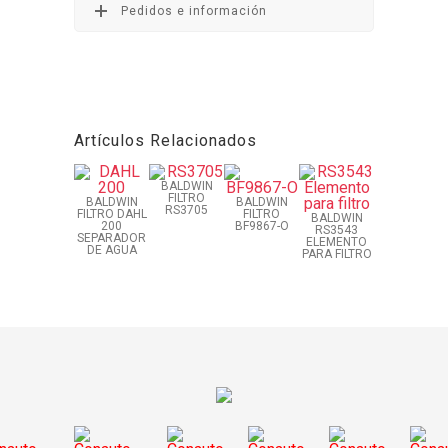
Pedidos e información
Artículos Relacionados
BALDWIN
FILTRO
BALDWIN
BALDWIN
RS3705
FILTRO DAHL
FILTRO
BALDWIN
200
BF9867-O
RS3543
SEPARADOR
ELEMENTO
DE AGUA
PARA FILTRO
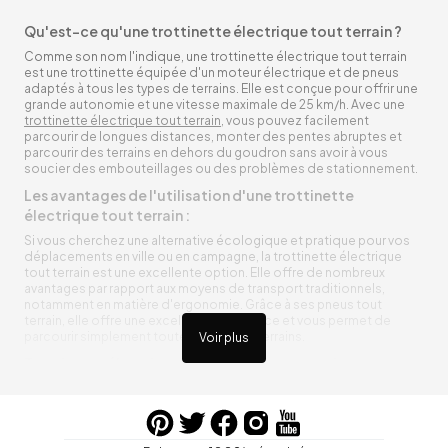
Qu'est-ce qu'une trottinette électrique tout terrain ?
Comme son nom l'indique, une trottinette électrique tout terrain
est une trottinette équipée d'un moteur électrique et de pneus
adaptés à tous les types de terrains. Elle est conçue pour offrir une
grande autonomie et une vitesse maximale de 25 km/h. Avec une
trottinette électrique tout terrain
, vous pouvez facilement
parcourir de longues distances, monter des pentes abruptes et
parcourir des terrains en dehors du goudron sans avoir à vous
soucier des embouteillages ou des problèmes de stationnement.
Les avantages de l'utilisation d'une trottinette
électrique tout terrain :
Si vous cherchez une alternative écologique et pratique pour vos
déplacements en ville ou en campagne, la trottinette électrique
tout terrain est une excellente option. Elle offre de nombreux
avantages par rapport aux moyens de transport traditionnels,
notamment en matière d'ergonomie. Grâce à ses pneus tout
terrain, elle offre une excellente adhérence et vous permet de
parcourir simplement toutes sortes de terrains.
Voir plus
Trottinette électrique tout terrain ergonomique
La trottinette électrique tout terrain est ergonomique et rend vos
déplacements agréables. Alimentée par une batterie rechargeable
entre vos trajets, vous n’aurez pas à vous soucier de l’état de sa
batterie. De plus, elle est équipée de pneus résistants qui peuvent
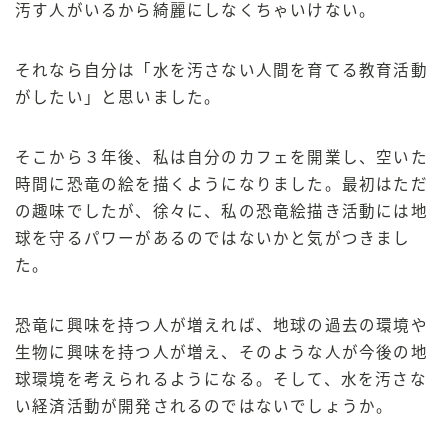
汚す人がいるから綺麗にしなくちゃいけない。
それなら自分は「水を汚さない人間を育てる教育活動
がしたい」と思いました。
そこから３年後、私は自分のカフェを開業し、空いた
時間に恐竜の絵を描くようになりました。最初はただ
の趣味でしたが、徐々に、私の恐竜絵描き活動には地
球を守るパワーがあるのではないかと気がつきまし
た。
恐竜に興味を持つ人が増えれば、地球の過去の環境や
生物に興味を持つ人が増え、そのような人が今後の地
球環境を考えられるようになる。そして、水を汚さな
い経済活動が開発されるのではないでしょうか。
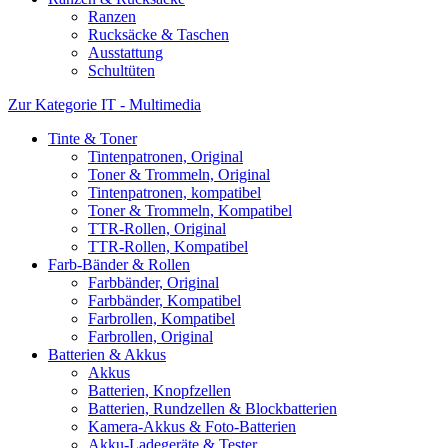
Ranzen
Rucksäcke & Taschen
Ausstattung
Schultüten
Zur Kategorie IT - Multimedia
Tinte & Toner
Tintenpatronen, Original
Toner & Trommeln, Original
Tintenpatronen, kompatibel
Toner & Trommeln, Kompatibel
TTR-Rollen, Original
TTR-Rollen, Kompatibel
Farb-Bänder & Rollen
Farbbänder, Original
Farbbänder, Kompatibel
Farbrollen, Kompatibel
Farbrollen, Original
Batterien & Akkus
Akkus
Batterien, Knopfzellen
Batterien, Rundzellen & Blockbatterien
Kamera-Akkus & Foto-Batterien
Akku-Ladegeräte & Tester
------------
§ Task item
Take the lines from the one containing "vous pouvez facilement" through the last line of the listing and repeat them exactly. Omit the pictures.

§ Result of the exercise
, vous pouvez facilement
parcourir de longues distances, monter des pentes abruptes et
parcourir des terrains en dehors du goudron sans avoir à vous
soucier des embouteillages ou des problèmes de stationnement.
Les avantages de l'utilisation d'une trottinette
électrique tout terrain :
Si vous cherchez une alternative écologique et pratique pour vos
déplacements en ville ou en campagne, la trottinette électrique
tout terrain est une excellente option. Elle offre de nombreux
avantages par rapport aux moyens de transport traditionnels,
notamment en matière d'ergonomie. Grâce à ses pneus tout
terrain, elle offre une excellente adhérence et vous permet de
parcourir simplement toutes sortes de terrains.
Voir plus
Trottinette électrique tout terrain ergonomique
La trottinette électrique tout terrain est ergonomique et rend vos
déplacements agréables. Alimentée par une batterie rechargeable
entre vos trajets, vous n’aurez pas à vous soucier de l’état de sa
batterie. De plus, elle est équipée de pneus résistants qui peuvent
汚す人がいるから綺麗にしなくちゃいけない。
それなら自分は「水を汚さない人間を育てる教育活動
がしたい」と思いました。
そこから３年後、私は自分のカフェを開業し、空いた
時間に恐竜の絵を描くようになりました。最初はただ
の趣味でしたが、徐々に、私の恐竜絵描き活動には地
球を守るパワーがあるのではないかと気がつきまし
た。
恐竜に興味を持つ人が増えれば、地球の過去の環境や
生物に興味を持つ人が増え、そのような人が今後の地
球環境を考えられるようになる。そして、水を汚さな
い経済活動が開発されるのではないでしょうか。
Ranzen
Rucksäcke & Taschen
Ausstattung
Schultüten
Zur Kategorie IT - Multimedia
Tinte & Toner
Tintenpatronen, Original
Toner & Trommeln, Original
Tintenpatronen, kompatibel
Toner & Trommeln, Kompatibel
TTR-Rollen, Original
TTR-Rollen, Kompatibel
Farb-Bänder & Rollen
Farbbänder, Original
Farbbänder, Kompatibel
Farbrollen, Kompatibel
Farbrollen, Original
Batterien & Akkus
Akkus
Batterien, Knopfzellen
Batterien, Rundzellen & Blockbatterien
Kamera-Akkus & Foto-Batterien
Akku-Ladegeräte & Tester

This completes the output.